You are viewing a plain text version of this content. The canonical link for it is here.
Posted to user@mahout.apache.org by Grant Ingersoll <gs...@apache.org> on 2011/10/26 14:56:02 UTC
User vs. Item performance
I seem to recall past discussions on where one hits the bottleneck w/ user based recommendation approaches in Mahout, but I can't seem to locate it anymore. Anyone know off hand? Where do user based approaches hit their limits, more or less?
Thanks,
Grant
Re: User vs. Item performance
Posted by Ted Dunning <te...@gmail.com>.
Item based recommendations can also use more expensive off-line computations
which can make recommendations more accurate. SVD based methods in
particular can be very useful especially which smaller data sets.

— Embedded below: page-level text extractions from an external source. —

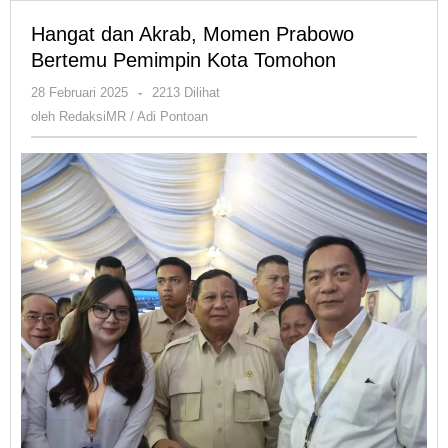
Hangat dan Akrab, Momen Prabowo
Bertemu Pemimpin Kota Tomohon
oleh
28 Februari 2025
-
2213 Dilihat
RedaksiMR
oleh
RedaksiMR / Adi Pontoan
/
Adi
Pontoan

On Wed, Oct 26, 2011 at 6:52 AM, Sean Owen <sr...@gmail.com> wrote:
> Yes, I would still say so. You could still easily find this too slow
> if you're using user-user similarities and there are a lot of users
> and few items behind these 100M data points. Or vice versa. Past this
> point it's almost certainly too slow; before this point it could also
> be slow. You would tend to choose user-based if you have relatively
> fewer users. I don't know if there's a hard-and-fast guideline there.
>
> On Wed, Oct 26, 2011 at 2:50 PM, Grant Ingersoll <gs...@apache.org>
> wrote:
> > Sorry, should have been more clear. I was referring to if one is using a
> user based recommender (e.g GenericUserBasedRecommender) vs. item based
> recommender. Our general recommendation is that user based approaches won't
> scale, I was wondering what the general cutoff is on a single machine, more
> or less. Is it still 100M data points, roughly speaking?
> >
>
Re: User vs. Item performance
Posted by Sean Owen <sr...@gmail.com>.
Yes, I would still say so. You could still easily find this too slow
if you're using user-user similarities and there are a lot of users
and few items behind these 100M data points. Or vice versa. Past this
point it's almost certainly too slow; before this point it could also
be slow. You would tend to choose user-based if you have relatively
fewer users. I don't know if there's a hard-and-fast guideline there.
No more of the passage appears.